=== Collected data ===
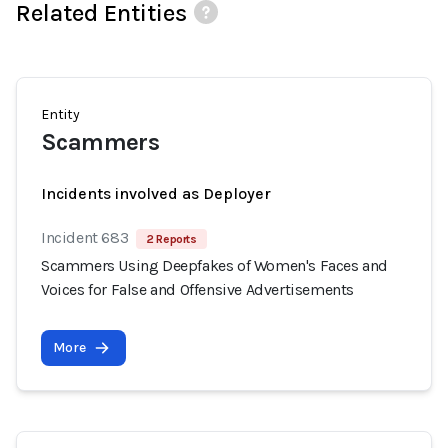
Related Entities
Entity
Scammers
Incidents involved as Deployer
Incident 683
2 Reports
Scammers Using Deepfakes of Women's Faces and
Voices for False and Offensive Advertisements
More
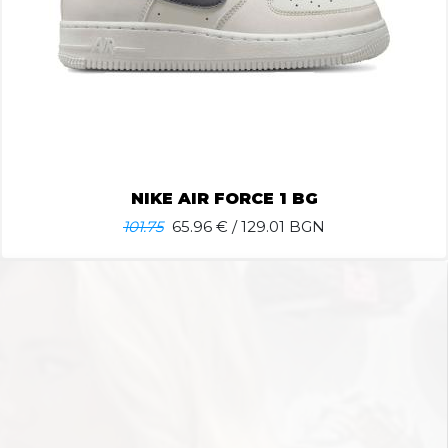
NIKE AIR FORCE 1 BG
101.75
65.96
€ / 129.01 BGN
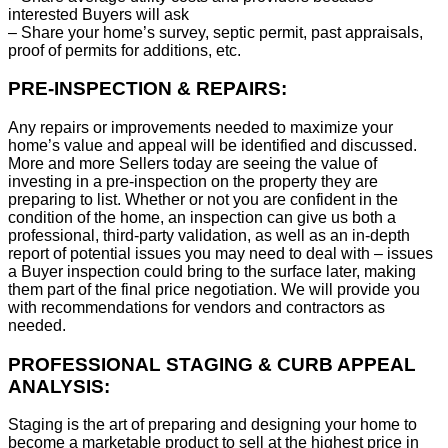
interested Buyers will ask
– Share your home’s survey, septic permit, past appraisals,
proof of permits for additions, etc.
PRE-INSPECTION & REPAIRS:
Any repairs or improvements needed to maximize your
home’s value and appeal will be identified and discussed.
More and more Sellers today are seeing the value of
investing in a pre-inspection on the property they are
preparing to list. Whether or not you are confident in the
condition of the home, an inspection can give us both a
professional, third-party validation, as well as an in-depth
report of potential issues you may need to deal with – issues
a Buyer inspection could bring to the surface later, making
them part of the final price negotiation. We will provide you
with recommendations for vendors and contractors as
needed.
PROFESSIONAL STAGING & CURB APPEAL
ANALYSIS:
Staging is the art of preparing and designing your home to
become a marketable product to sell at the highest price in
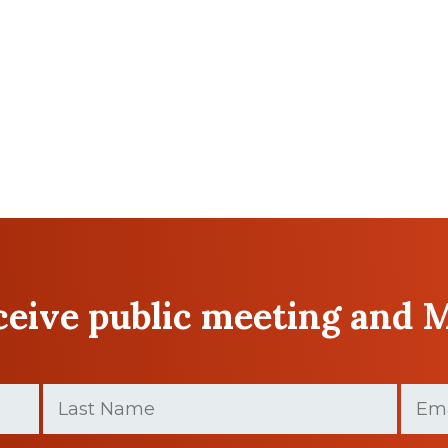
eceive public meeting and 
Last
Email
Name
(Required)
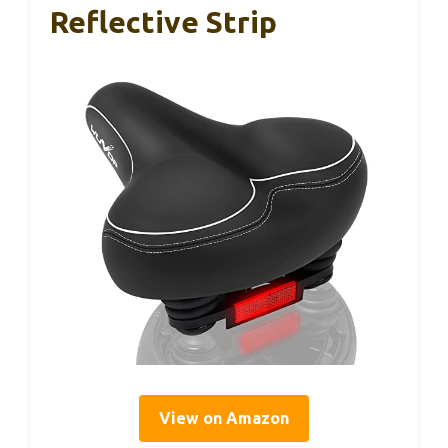
Reflective Strip
View on Amazon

=== Assignment ===
Collect every line above that contains the word "home".

=== Exercise solution ===
– Share your home’s survey, septic permit, past appraisals,
home’s value and appeal will be identified and discussed.
condition of the home, an inspection can give us both a
Staging is the art of preparing and designing your home to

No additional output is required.